Exercise aim: Could you give again exactly, and only, the lines from the one holding "свои действия, ссылаясь" through the end of the data, both ends included, with pictures left out?

Exercise material:
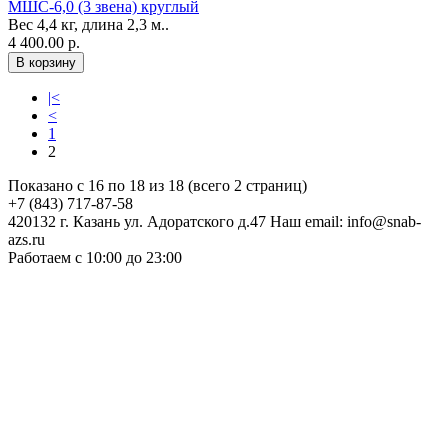
МШС-6,0 (3 звена) круглый
Вес 4,4 кг, длина 2,3 м..
4 400.00 р.
|<
<
1
2
Показано с 16 по 18 из 18 (всего 2 страниц)
+7 (843) 717-87-58
420132 г. Казань ул. Адоратского д.47 Наш email: info@snab-
azs.ru
Работаем с 10:00 до 23:00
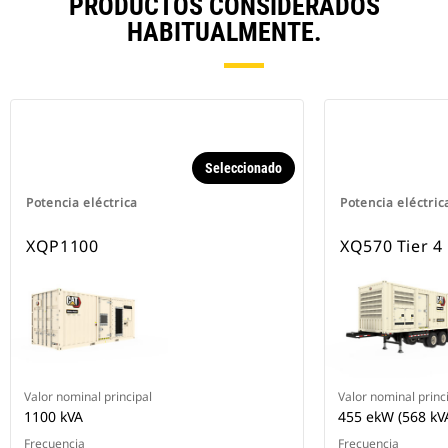
PRODUCTOS CONSIDERADOS
HABITUALMENTE.
Seleccionado
Potencia eléctrica
Potencia eléctric
XQP1100
XQ570 Tier 4 
Valor nominal principal
Valor nominal princ
1100 kVA
455 ekW (568 kV
Frecuencia
Frecuencia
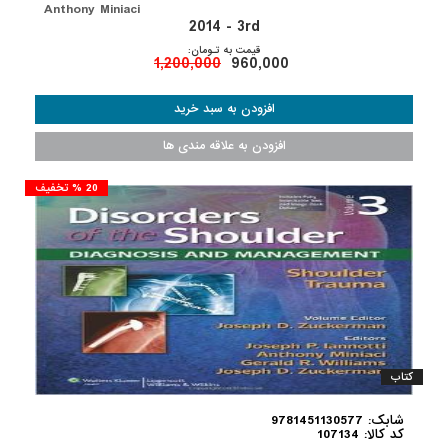
Anthony Miniaci
2014 - 3rd
قیمت به تـومان:
1,200,000
960,000
20 % تخفیف
کتاب
شابک: 9781451130577
کد کالا: 107134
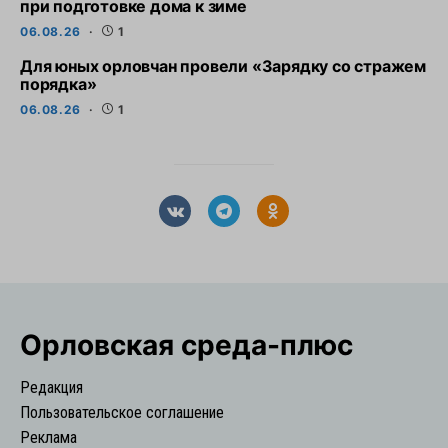
при подготовке дома к зиме
06.08.26
1
Для юных орловчан провели «Зарядку со стражем
порядка»
06.08.26
1
Орловская cреда-плюс
Редакция
Пользовательское соглашение
Реклама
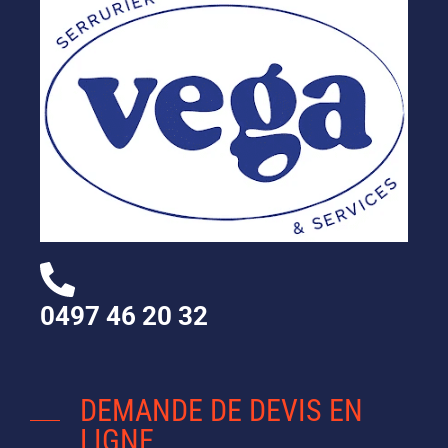
0497 46 20 32
DEMANDE DE DEVIS EN
LIGNE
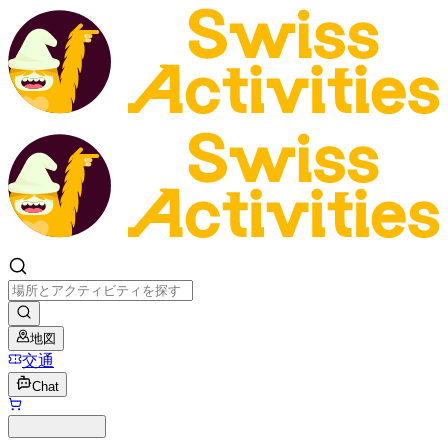
地図
交通
Chat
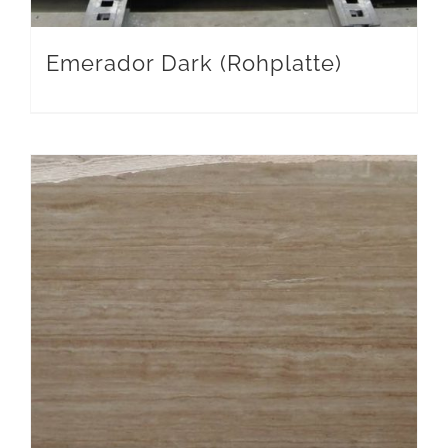
Emerador Dark (Rohplatte)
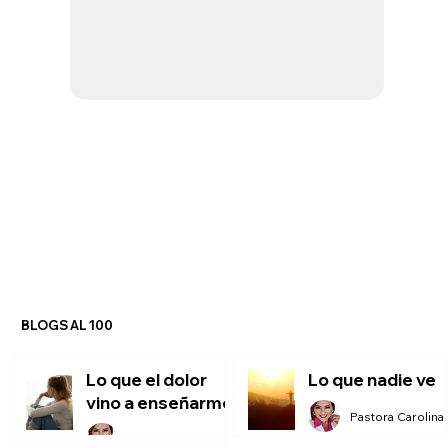
BLOGS AL 100
Lo que el dolor
Lo que nadie ve
vino a enseñarme
P
Pastora Carolina Montero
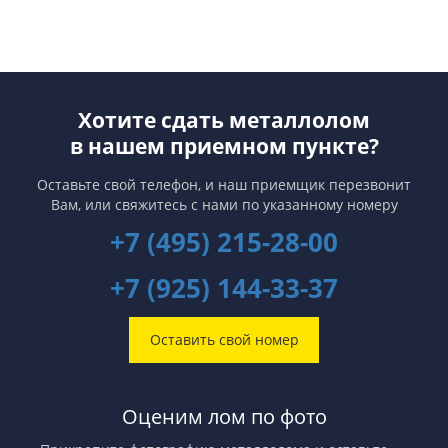
Хотите сдать металлолом
в нашем приемном пункте?
Оставьте свой телефон, и наш приемщик перезвонит
Вам,
или свяжитесь с нами по указанному номеру
+7 (495) 215-28-00
+7 (925) 144-33-37
Оставить свой номер
Оценим лом по фото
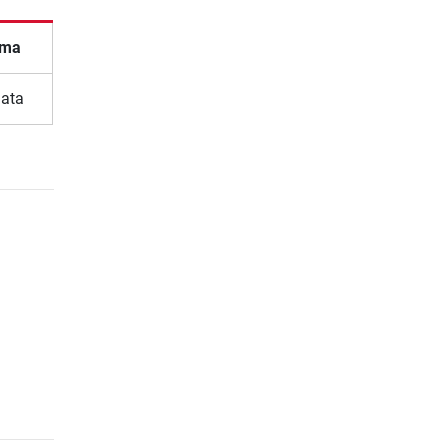
ma
lata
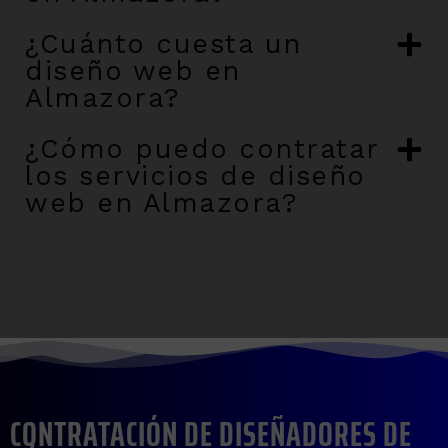
¿Cuánto cuesta un
diseño web en
Almazora?
¿Cómo puedo contratar
los servicios de diseño
web en Almazora?
CONTRATACIÓN DE DISEÑADORES DE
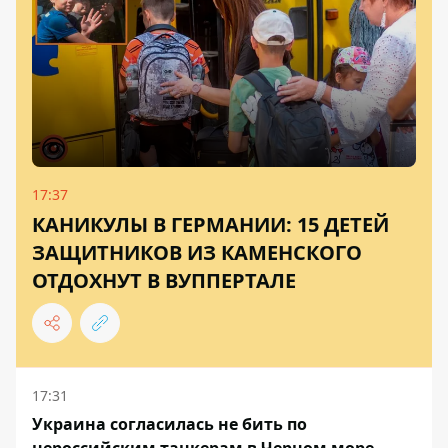
17:37
КАНИКУЛЫ В ГЕРМАНИИ: 15 ДЕТЕЙ
ЗАЩИТНИКОВ ИЗ КАМЕНСКОГО
ОТДОХНУТ В ВУППЕРТАЛЕ
17:31
Украина согласилась не бить по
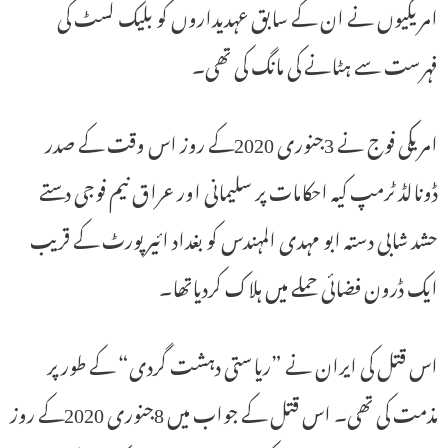
امریکیوں نے ان کے سابق عہدیداروں کو بلیک لسٹ کی
فہرست سے ہٹانے کی مانگ کی تھی۔
امریکی فوج نے 3جنوری 2020کے روز اس وقت کے صدر
ڈونالڈ ٹرمپ کیہ احکامات پر سلیمانی اور عراق نیم فوجی دستے
حشد شابی دستہ ابو مہدی المہندس کو بغداد ائیر پورٹ کے قریب
ایک ڈرون فضائی حملے میں ہلاک کردیاتھا۔
اس قتل کی ایران نے ”ریاستی دہشت گردی“ کے طور پر
مذمت کی تھی۔ اس قتل کے جواب میں 8جنوری 2020کے روز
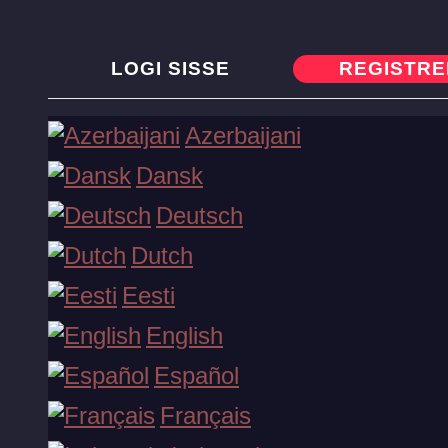
LOGI SISSE
REGISTR
Saa tervitusboonus kohe!
Azerbaijani
Dansk
Deutsch
Registreeri
Dutch
Slotid
Eesti
English
Live mängud
Español
Français
Lauad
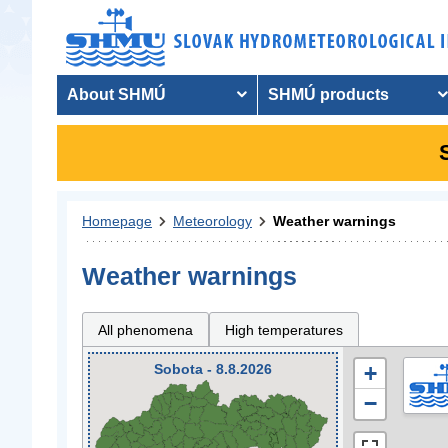
About SHMÚ
SHMÚ products
Homepage
Meteorology
Weather warnings
Weather warnings
All phenomena
High temperatures
Sobota - 8.8.2026
+
−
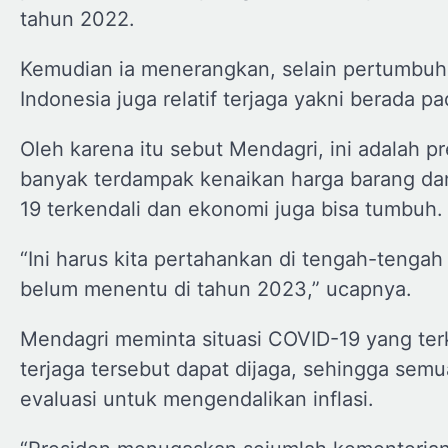
tahun 2022.
Kemudian ia menerangkan, selain pertumbuha
Indonesia juga relatif terjaga yakni berada p
Oleh karena itu sebut Mendagri, ini adalah p
banyak terdampak kenaikan harga barang dan 
19 terkendali dan ekonomi juga bisa tumbuh.
“Ini harus kita pertahankan di tengah-tengah 
belum menentu di tahun 2023,” ucapnya.
Mendagri meminta situasi COVID-19 yang ter
terjaga tersebut dapat dijaga, sehingga sem
evaluasi untuk mengendalikan inflasi.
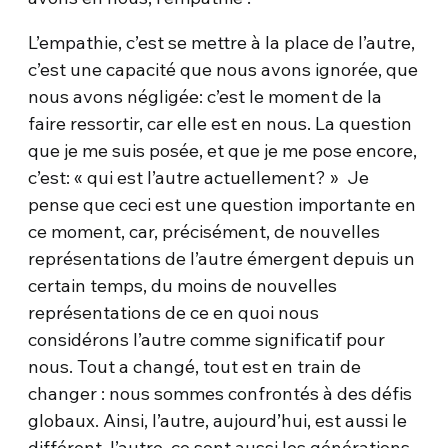
L’empathie, c’est se mettre à la place de l’autre,
c’est une capacité que nous avons ignorée, que
nous avons négligée: c’est le moment de la
faire ressortir, car elle est en nous. La question
que je me suis posée, et que je me pose encore,
c’est: « qui est l’autre actuellement? » Je
pense que ceci est une question importante en
ce moment, car, précisément, de nouvelles
représentations de l’autre émergent depuis un
certain temps, du moins de nouvelles
représentations de ce en quoi nous
considérons l’autre comme significatif pour
nous. Tout a changé, tout est en train de
changer : nous sommes confrontés à des défis
globaux. Ainsi, l’autre, aujourd’hui, est aussi le
différent, l’autre, ce sont aussi les générations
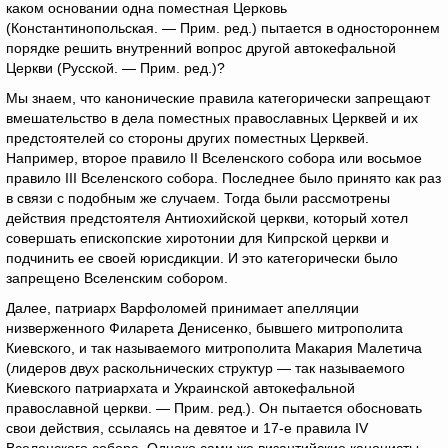
каком основании одна поместная Церковь
(Константинопольская. — Прим. ред.) пытается в одностороннем
порядке решить внутренний вопрос другой автокефальной
Церкви (Русской. — Прим. ред.)?
Мы знаем, что канонические правила категорически запрещают
вмешательство в дела поместных православных Церквей и их
предстоятелей со стороны других поместных Церквей.
Например, второе правило II Вселенского собора или восьмое
правило III Вселенского собора. Последнее было принято как раз
в связи с подобным же случаем. Тогда были рассмотрены
действия предстоятеля Антиохийской церкви, который хотел
совершать епископские хиротонии для Кипрской церкви и
подчинить ее своей юрисдикции. И это категорически было
запрещено Вселенским собором.
Далее, патриарх Варфоломей принимает апелляции
низверженного Филарета Денисенко, бывшего митрополита
Киевского, и так называемого митрополита Макария Малетича
(лидеров двух раскольнических структур — так называемого
Киевского патриархата и Украинской автокефальной
православной церкви. — Прим. ред.). Он пытается обосновать
свои действия, ссылаясь на девятое и 17-е правила IV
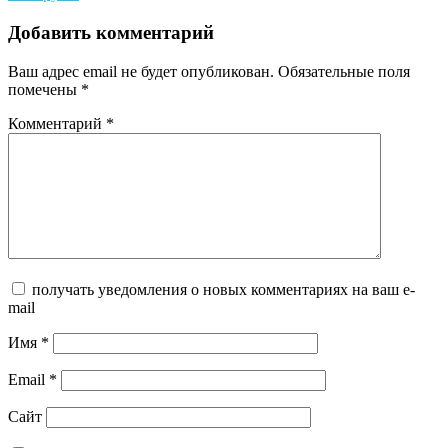
Добавить комментарий
Ваш адрес email не будет опубликован.
Обязательные поля
помечены
*
Комментарий
*
получать уведомления о новых комментариях на ваш e-
mail
Имя
*
Email
*
Сайт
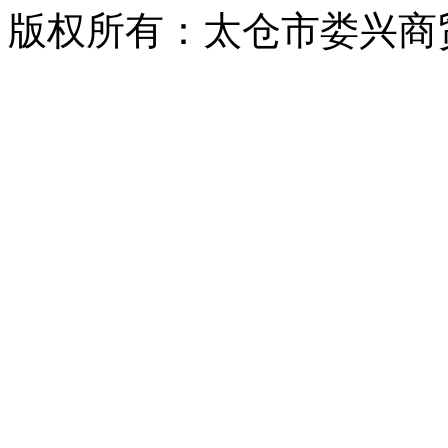
版权所有：太仓市娄兴商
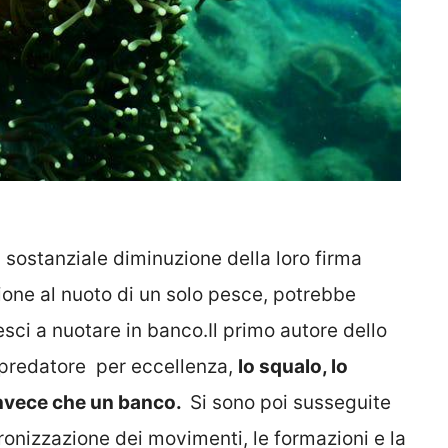
a sostanziale diminuzione della loro firma
ione al nuoto di un solo pesce, potrebbe
esci a nuotare in banco.Il primo autore dello
l predatore per eccellenza,
lo squalo, lo
invece che un banco.
Si sono poi susseguite
ronizzazione dei movimenti, le formazioni e la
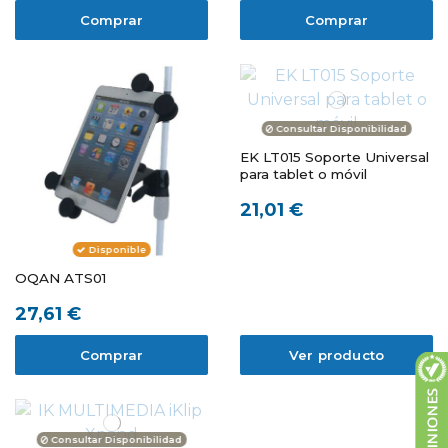
Comprar
Comprar
Consultar Disponibilidad
EK LT015 Soporte Universal
para tablet o móvil
21,01 €
Disponible
OQAN ATS01
27,61 €
Comprar
Ver producto
Consultar Disponibilidad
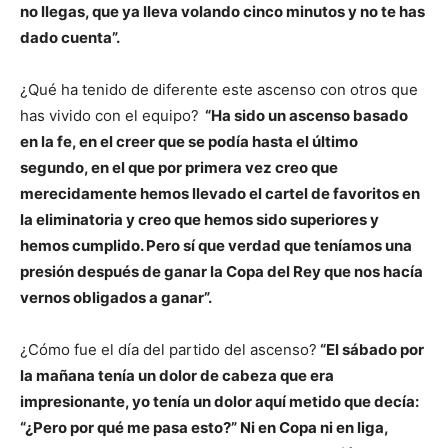
no llegas, que ya lleva volando cinco minutos y no te has
dado cuenta”.
¿Qué ha tenido de diferente este ascenso con otros que
has vivido con el equipo?
“Ha sido un ascenso basado
en la fe, en el creer que se podía hasta el último
segundo, en el que por primera vez creo que
merecidamente hemos llevado el cartel de favoritos en
la eliminatoria y creo que hemos sido superiores y
hemos cumplido. Pero sí que verdad que teníamos una
presión después de ganar la Copa del Rey que nos hacía
vernos obligados a ganar”.
¿Cómo fue el día del partido del ascenso?
“El sábado por
la mañana tenía un dolor de cabeza que era
impresionante, yo tenía un dolor aquí metido que decía:
“¿Pero por qué me pasa esto?” Ni en Copa ni en liga,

Response to the exercise:
свои действия, ссылаясь на девятое и 17-е правила IV
Добавить комментарий
Ваш адрес email не будет опубликован.
Обязательные поля
помечены
*
Комментарий
*
получать уведомления о новых комментариях на ваш e-
mail
Имя
*
Email
*
Сайт
版权所有：太仓市娄兴商
a sostanziale diminuzione della loro firma
ione al nuoto di un solo pesce, potrebbe
esci a nuotare in banco.Il primo autore dello
l predatore per eccellenza,
lo squalo, lo
invece che un banco.
Si sono poi susseguite
ronizzazione dei movimenti, le formazioni e la
Comprar
Comprar
Consultar Disponibilidad
EK LT015 Soporte Universal
para tablet o móvil
21,01 €
Disponible
OQAN ATS01
27,61 €
Comprar
Ver producto
Consultar Disponibilidad
no llegas, que ya lleva volando cinco minutos y no te has
dado cuenta”.
¿Qué ha tenido de diferente este ascenso con otros que
has vivido con el equipo?
“Ha sido un ascenso basado
en la fe, en el creer que se podía hasta el último
segundo, en el que por primera vez creo que
merecidamente hemos llevado el cartel de favoritos en
la eliminatoria y creo que hemos sido superiores y
hemos cumplido. Pero sí que verdad que teníamos una
presión después de ganar la Copa del Rey que nos hacía
vernos obligados a ganar”.
¿Cómo fue el día del partido del ascenso?
“El sábado por
la mañana tenía un dolor de cabeza que era
impresionante, yo tenía un dolor aquí metido que decía:
“¿Pero por qué me pasa esto?” Ni en Copa ni en liga,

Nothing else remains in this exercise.